Is this a fundamental limitation of llvm, or of rustc, or just that its not considered?
It would be a handy feature, IMO. Interesting that I have not seen discussion of this relating to Boost context/coroutine/fibre since I would think it might apply anywhere that cannot or does not treat TLS base addresses as volatile.
I don't know the situation on Windows, but on GNU, it is not supported to resume a coroutine with a native stack on a different thread from that on which it was created/suspend. It is more or less encoded in the ABI that the address of TLS variables does not change during the execution of a function.

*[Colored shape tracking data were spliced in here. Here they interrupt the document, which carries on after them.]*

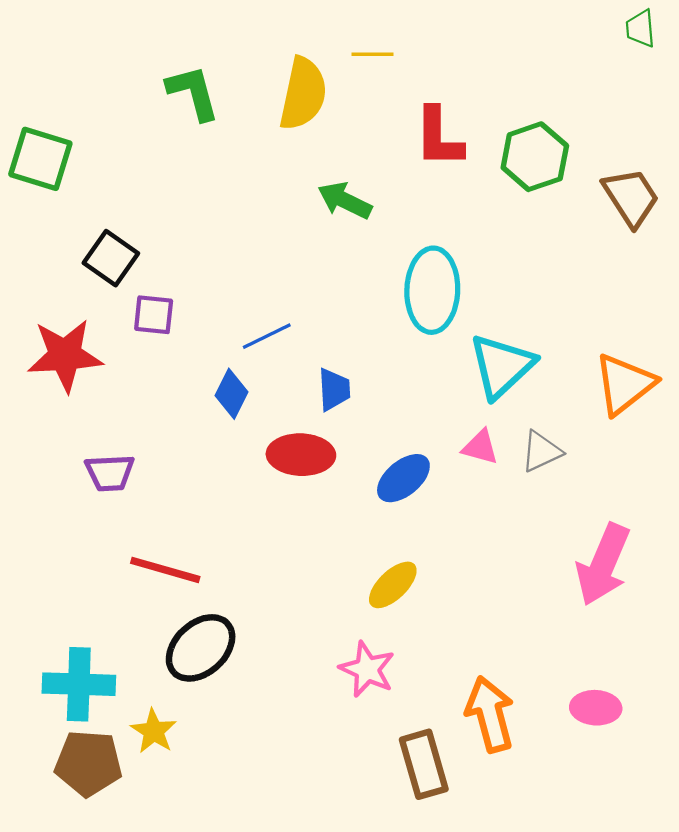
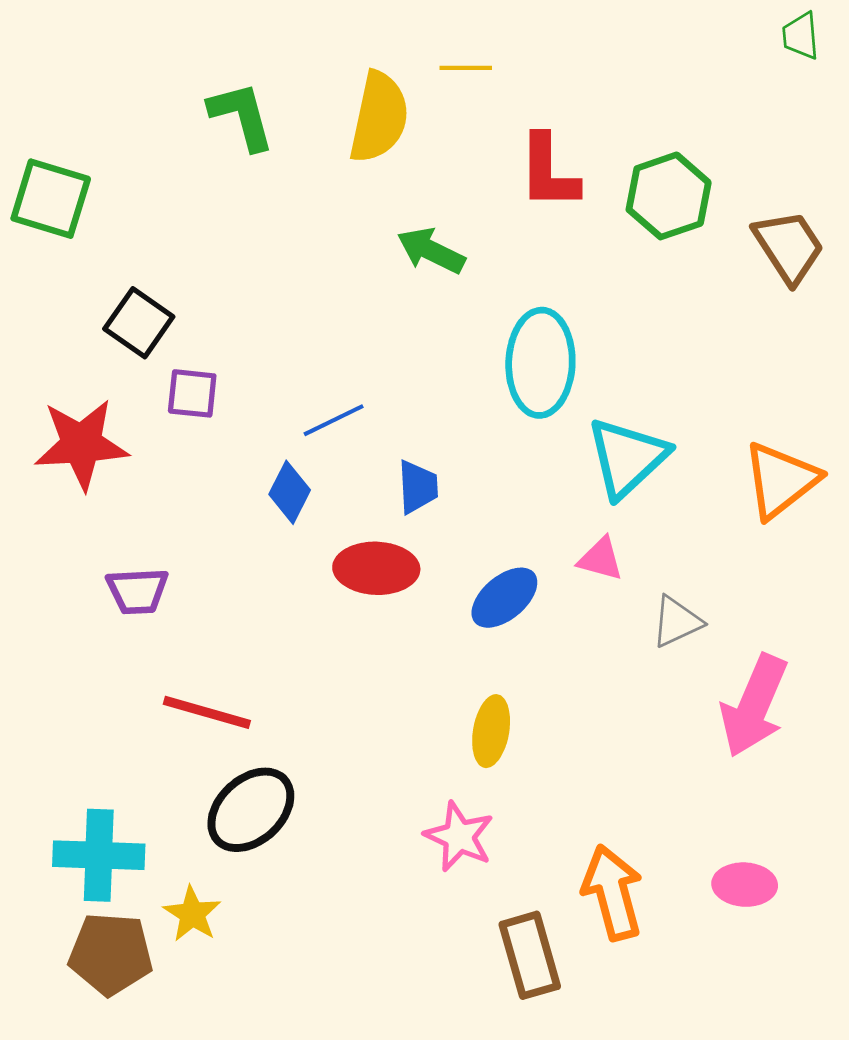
gray triangle: (541, 451) -> (677, 622), moved
yellow ellipse: (393, 585) -> (491, 731), turned -36

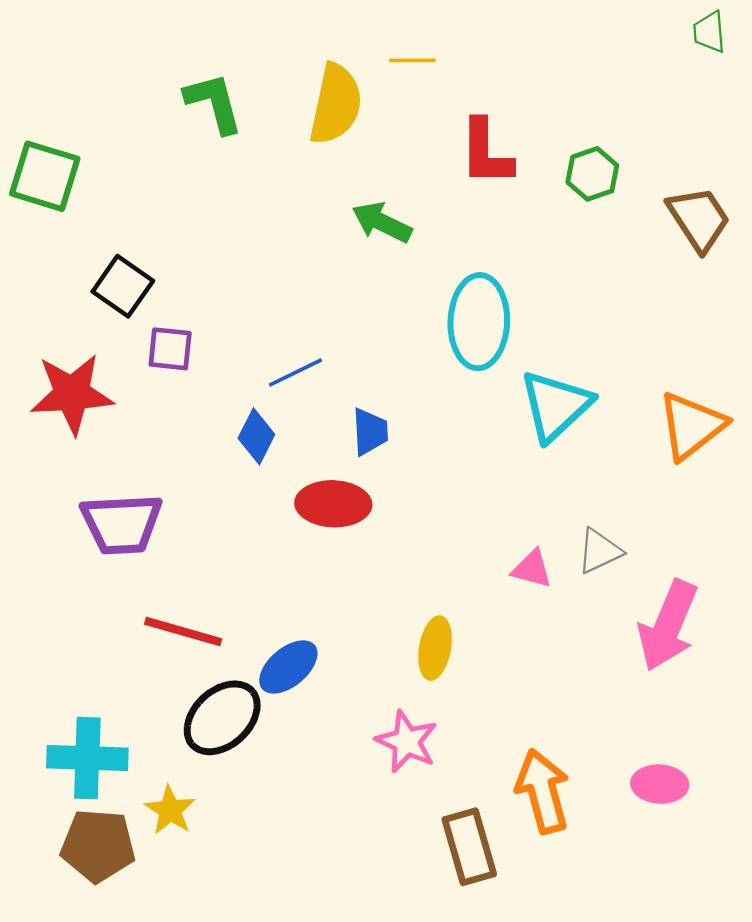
green hexagon: (669, 196) -> (592, 174), size x0.7
pink triangle: (601, 559) -> (532, 569), moved
purple trapezoid: (137, 591) -> (122, 524), size x1.5
blue ellipse: (504, 598) -> (288, 667), moved

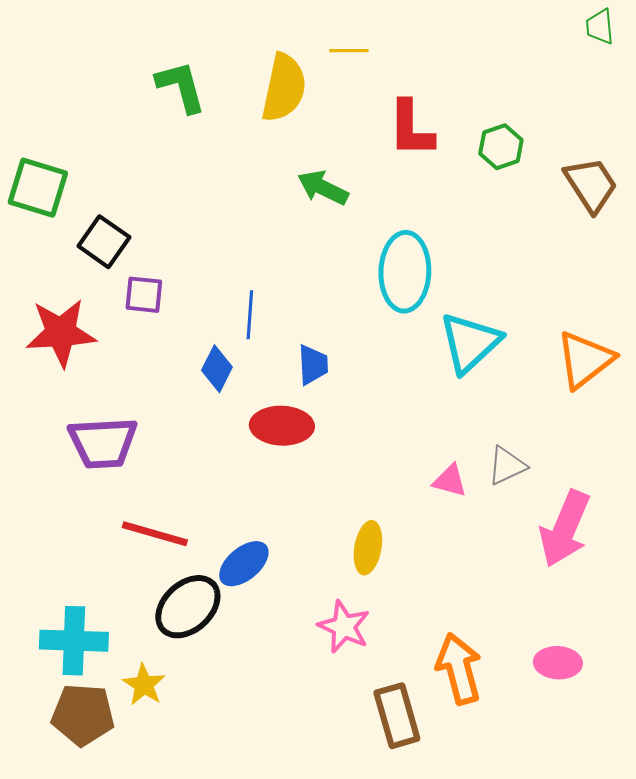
green square: (45, 176) -> (38, 188), moved
blue line: (295, 373) -> (250, 315), turned -60

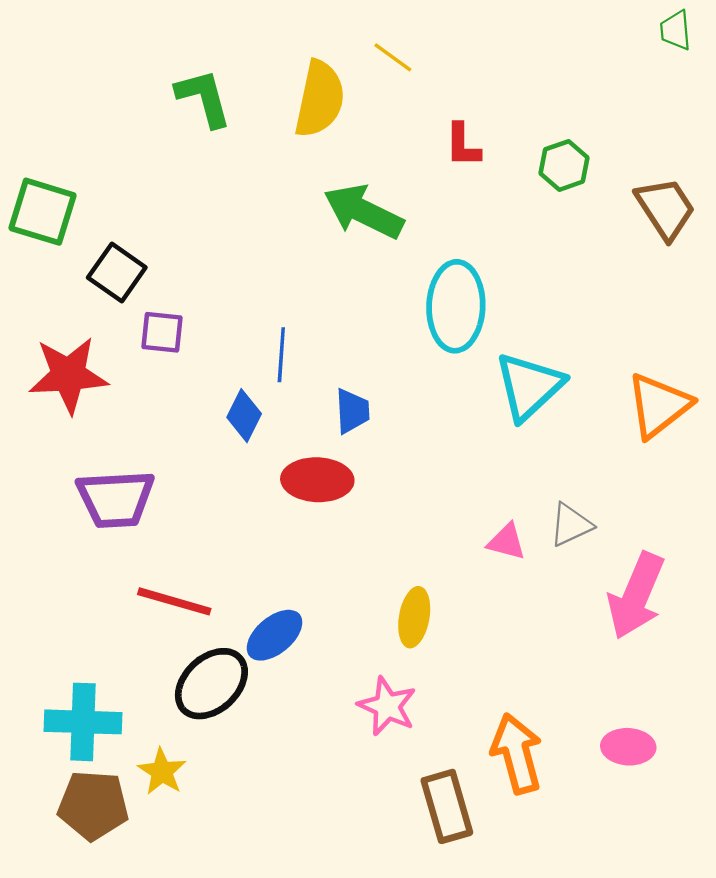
yellow line: (349, 51) -> (393, 57), turned 36
red L-shape: (411, 129) -> (463, 145), size x0.7
green arrow: (323, 188) -> (364, 212), size x1.4

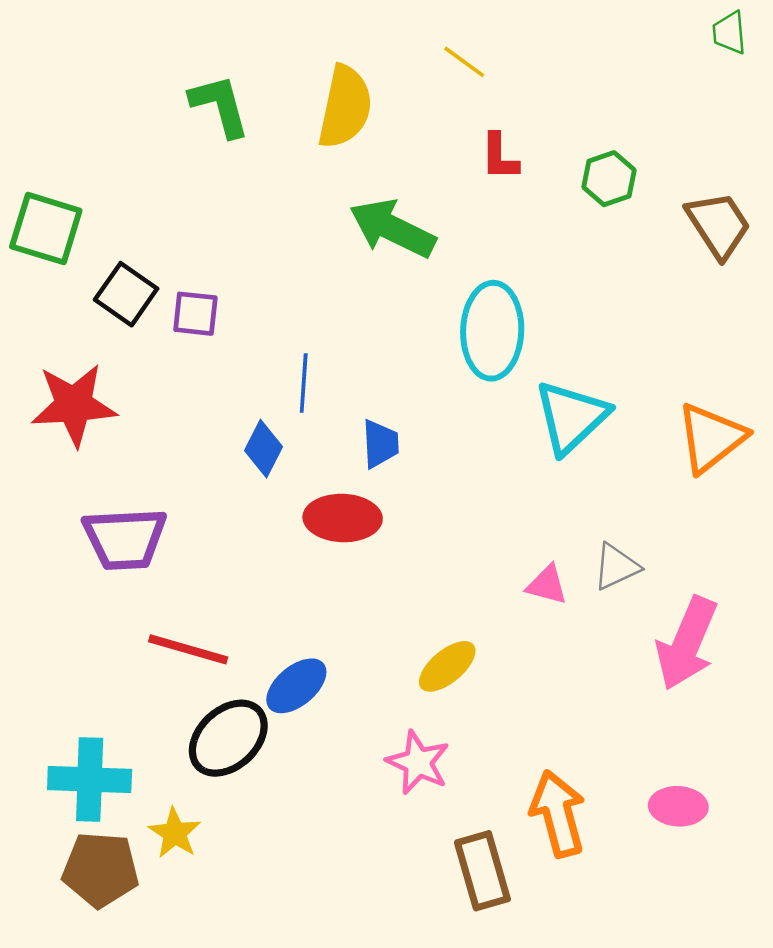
yellow line: (393, 57) -> (464, 62), moved
purple square: (162, 332) -> (195, 314), moved
yellow ellipse: (414, 617) -> (447, 666), turned 40

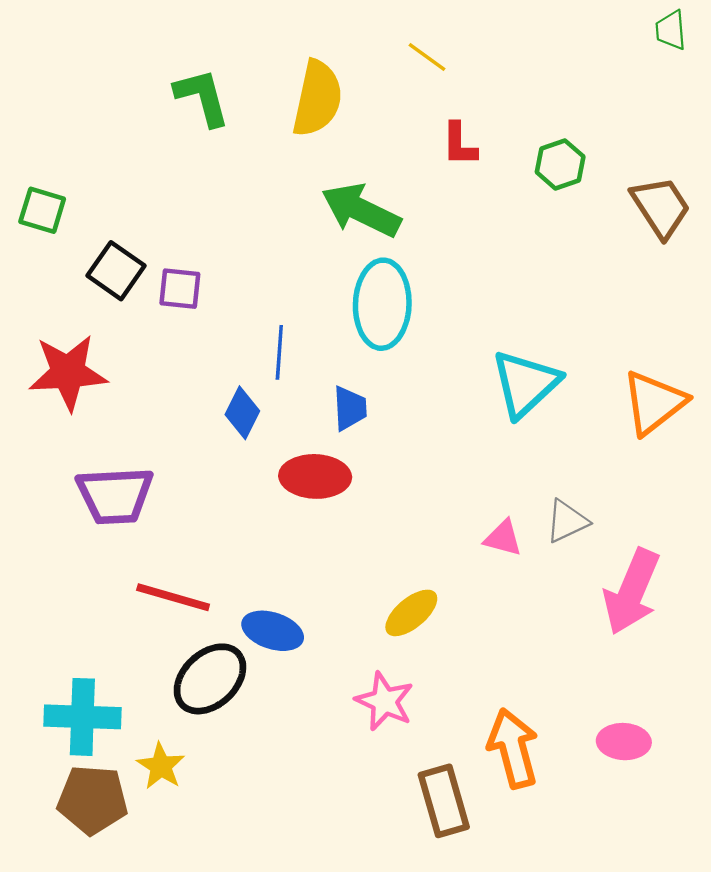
green square: (46, 229) -> (42, 210), size x0.7
cyan ellipse: (492, 331) -> (382, 304), moved
blue ellipse: (296, 686) -> (273, 631), turned 58

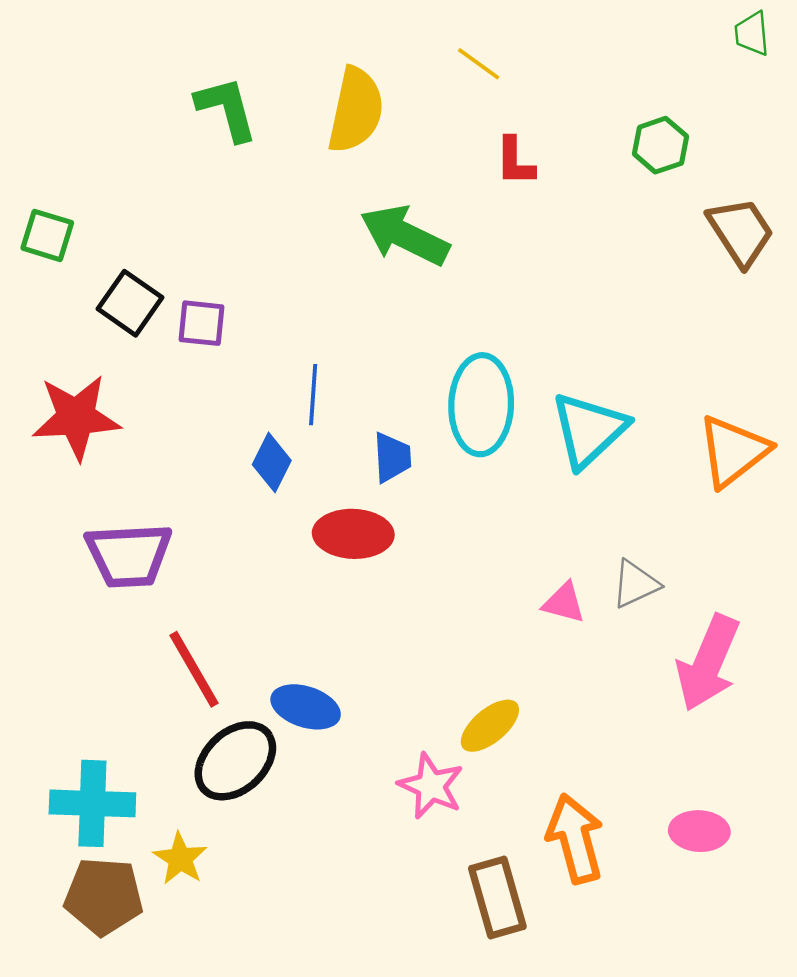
green hexagon: (560, 164) -> (660, 145), moved
cyan ellipse: (382, 304) -> (481, 405), moved
red line: (173, 597) -> (194, 669), turned 44
yellow ellipse: (411, 613) -> (490, 726), moved

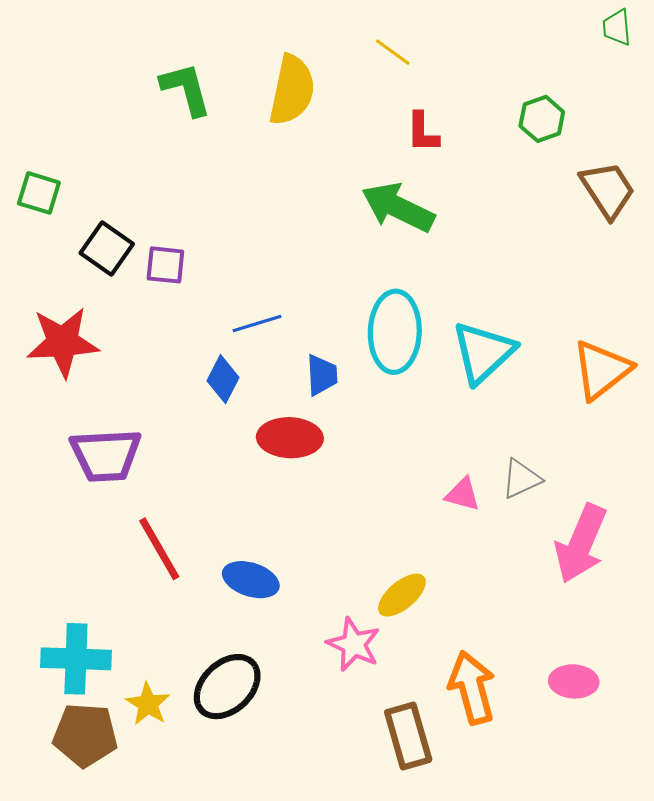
green arrow: (405, 235) -> (398, 207), moved
blue line: (313, 395) -> (257, 324), turned 69
black ellipse: (235, 761) -> (227, 687), moved

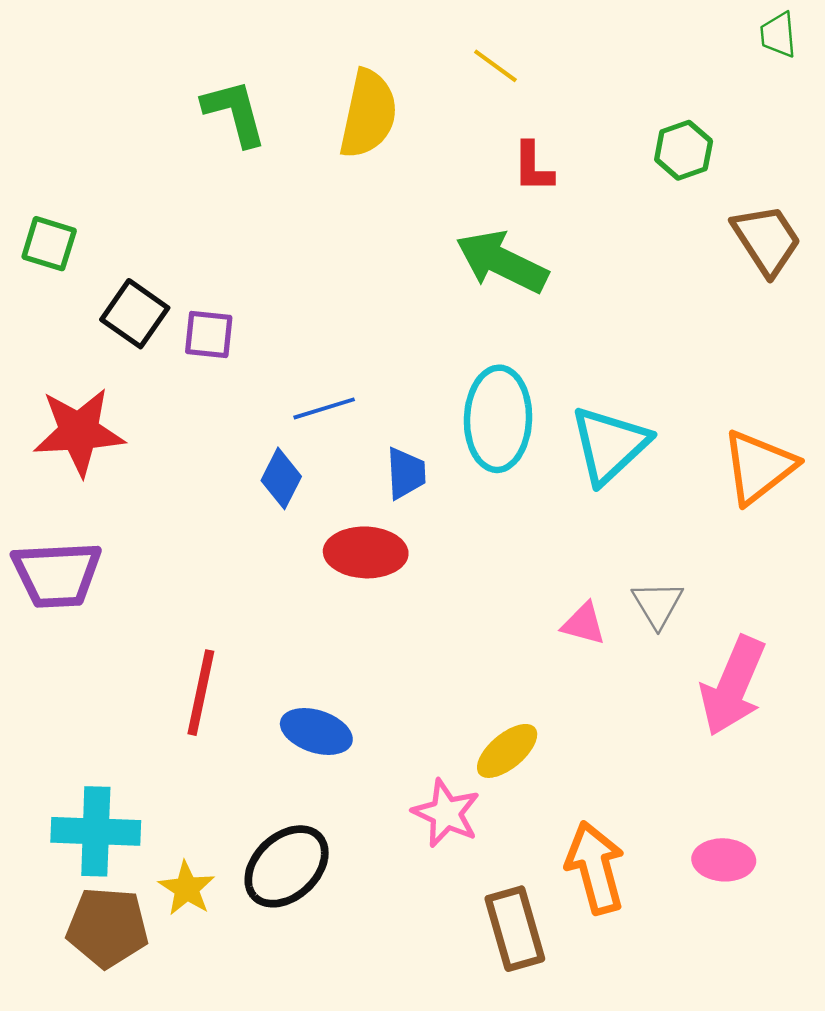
purple trapezoid: (106, 455) -> (57, 574), moved
gray triangle: (521, 479) -> (658, 604), turned -36
red line: (159, 549) -> (201, 693), turned 42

A design which does not use native stacks for coroutines would not necessarily suffer from this; it could simply avoid caching TLS addresses. Due to its nature, it will also interoperate with the rest of the program even if that caches TLS addresses.
On Windows it is explicit in the Fibre subsystem - but my question is
really about the compiler.
When you say 'A design' what are you referring to? It is
straightforward (if needing care) to avoid in user-level code - but the
issue as far as I can tell is the compiler retaining addresses that it
uses in its own runtime and caching in the stack frame and/or registers.
I could not find any reference to disabling such optimizations for
Clang/LLVM or GCC, and yet there is quite a long history of GCC being
used with stackful coroutine libraries, including Boost.Context. Some
of these systems do allow for context/fibre migration between OS
threads. In C code that explicitly uses OS TLS access, perhaps it is
OK. In a language that manages exceptions, perhaps not.
So my concern is really whether this issue is also infecting C++ code
(and might infect native Kotlin, Scala etc if they mature).
It would be 'very handy' if rust had an optimization switch that does
effectively what the 'fibre safe optimizations' switch in MSVC does - if
indeed it is possible with LLVM.
It also seems unfortunate that the authors of the original link
suggested that it is a dead-end for coroutine support on rust, since it
seems to me that the limitation is that coroutines must be scoped to OS
native threads and cannot switch between them. Which does not completely
destroy their utility, even if it does limit their usefullness with
work-stealing thread pools.
Stackless coroutines which the compiler recognizes due to a syntactic peculiarity (such as Python's yield keyword), and then transforms in a special way.
There is no way to disable this caching in GCC (or Clang, I presume). Libraries which pretend that cross-thread resumption is working are wrong and apparently have not received sufficient testing. Some special cases work, and it may be possible to stay within the supported area if you control the contents of call stacks at all points, but the GNU toolchain is simply not aware of TLS switching, and may introduce optimizations that are incompatible with this in ways that are not apparent from the application source code.